The statistical rule found the economics on its own. That is the paper's central claim, and it is a rebuttal to the standard objection that machine learning in finance is just data mining with better marketing.
Why it mattered
- It is a rare case of machine learning finding alpha and then explaining itself. Most financial machine learning papers show improved prediction and stop. This one goes further, showing that the mechanically selected predictors correspond to a comprehensible economic event, which is what turns a data-mining result into a finding.
- It demonstrated that useful signals can be sparse and unstable. The traditional research programme hunts for stable predictors, because a predictor that vanishes cannot be published as a factor. This paper suggests a large amount of genuine predictability lives in relationships that are fleeting by nature, and that the entire methodology of looking for stable factors is structurally blind to it.
- It made a serious case for the lasso as a discovery tool. Not as a way of shrinking a model you already believe in, but as a way of searching an enormous space that no human could search, and coming back with a short list worth examining.
- It is a template for honest machine learning research. Predict, then interrogate what the model learned, then check whether it corresponds to something real.
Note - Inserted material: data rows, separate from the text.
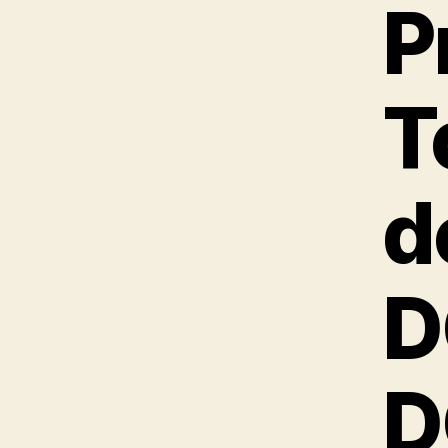
P
T
d
D
D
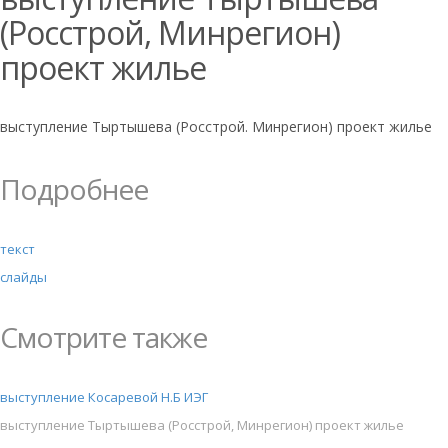
(Росстрой, Минрегион)
проект жилье
выступление Тыртышева (Росстрой. Минрегион) проект жилье
Подробнее
текст
слайды
Смотрите также
выступление Косаревой Н.Б ИЭГ
выступление Тыртышева (Росстрой, Минрегион) проект жилье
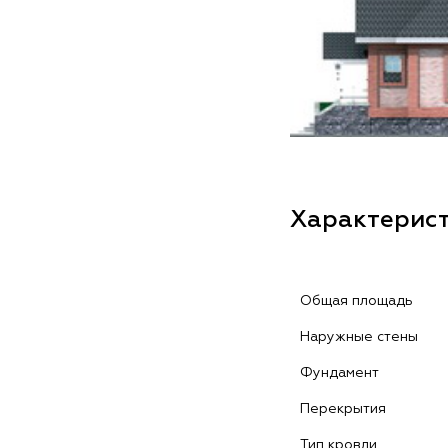
Характерис
Общая площадь
Наружные стены
Фундамент
Перекрытия
Тип кровли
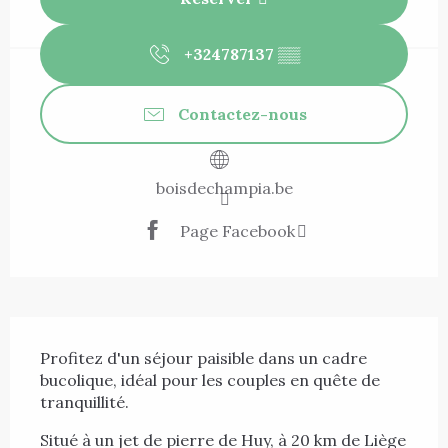
+324787137
▒▒
Contactez-nous
boisdechampia.be
Page Facebook
Description
Profitez d'un séjour paisible dans un cadre 
bucolique, idéal pour les couples en quête de 
tranquillité.
Situé à un jet de pierre de Huy, à 20 km de Liège 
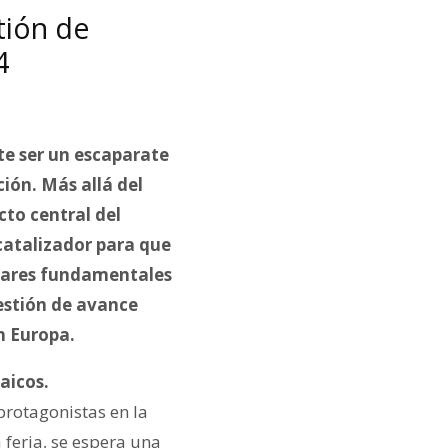
tión de
4
ete ser un escaparate
ción. Más allá del
cto central del
 catalizador para que
pilares fundamentales
uestión de avance
n Europa.
aicos.
rotagonistas en la
 feria, se espera una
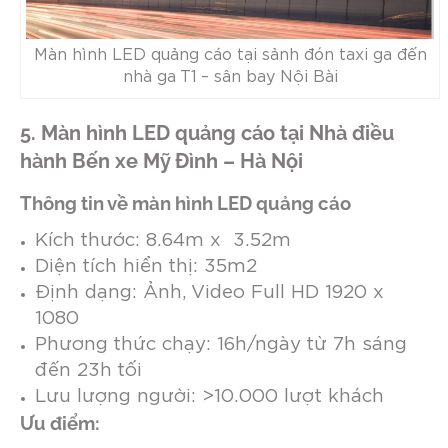
Màn hình LED quảng cáo tại sảnh đón taxi ga đến
nhà ga T1 – sân bay Nội Bài
5. Màn hình LED quảng cáo tại Nhà điều
hành Bến xe Mỹ Đình – Hà Nội
Thông tin về màn hình LED quảng cáo
Kích thước: 8.64m x 3.52m
Diện tích hiển thị: 35m2
Định dạng: Ảnh, Video Full HD 1920 x
1080
Phương thức chạy: 16h/ngày từ 7h sáng
đến 23h tối
Lưu lượng người: >10.000 lượt khách
Ưu điểm:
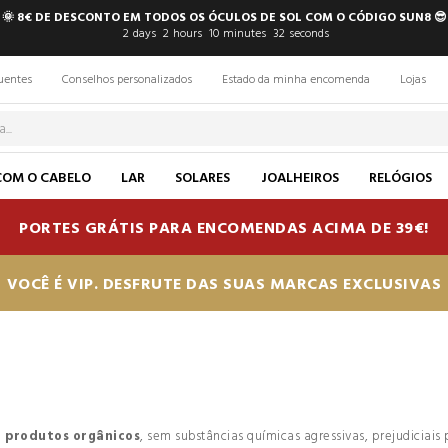
🌞 8€ DE DESCONTO EM TODOS OS ÓCULOS DE SOL COM O CÓDIGO SUN8 😎
2
days
2
hours
10
minutes
31
seconds
uentes
Conselhos personalizados
Estado da minha encomenda
Lojas
COM O CABELO
LAR
SOLARES
JOALHEIROS
RELÓGIOS
PORTES GRÁTIS PARA ENCOMENDAS ACIMA DE 39€!
VOCÊ É VIP. DESFRUTE DAS SUAS MARCAS EXCLUSIVAS
m
produtos orgânicos
, sem substâncias químicas agressivas, prejudiciai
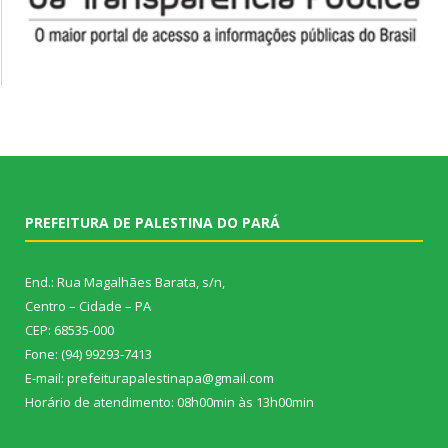
PREFEITURA DE PALESTINA DO PARÁ
End.: Rua Magalhães Barata, s/n,
Centro – Cidade – PA
CEP: 68535-000
Fone: (94) 99293-7413
E-mail: prefeiturapalestinapa@gmail.com
Horário de atendimento: 08h00min às 13h00min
That sequence is what separates this from the vast literature of unfalsifiable backtests.
The honest limitations
- This is high-frequency prediction, and profit is a separate question. The horizon is one minute. At that horizon you are fighting the bid-ask spread, exchange fees, and the fact that you must actually get filled. Forecast-implied Sharpe ratios are a statistical construct. Whether a real trading operation could capture these signals, net of costs and market impact, is not something the paper settles.
- Fleeting signals decay, and this one is now published. A relationship that lives for an hour is exactly the kind of thing that gets competed away once a large number of well-resourced participants are hunting it with the same tool. The value of this paper to a practitioner in 2026 is probably more methodological than directly tradeable.
- The lasso's selections are unstable, and that is uncomfortable here. When candidate predictors are correlated, the lasso picks one somewhat arbitrarily. The paper's story depends on the selected predictors being meaningful, and the fact that the lasso would have picked a different one with slightly different data complicates that interpretation.
- The news finding is an association, not a mechanism. Showing that selected predictor stocks tend to have news is a strong and welcome piece of evidence, but it does not establish exactly how the information diffuses or why it takes the specific paths it takes.
- You cannot easily rerun this at home. The data requirements, minute-level returns across the entire cross-section over a long period, are substantial, and the rolling lasso is computationally heavy.
The one-line takeaway
Chinco, Clark-Joseph and Ye pointed a lasso at the entire cross-section of lagged stock returns with no economic theory to guide it, found that it produced genuinely better one-minute forecasts, and then showed that the strange, fleeting predictors it selected were stocks with fresh news, meaning the algorithm had discovered, on its own, the slow diffusion of information across the market.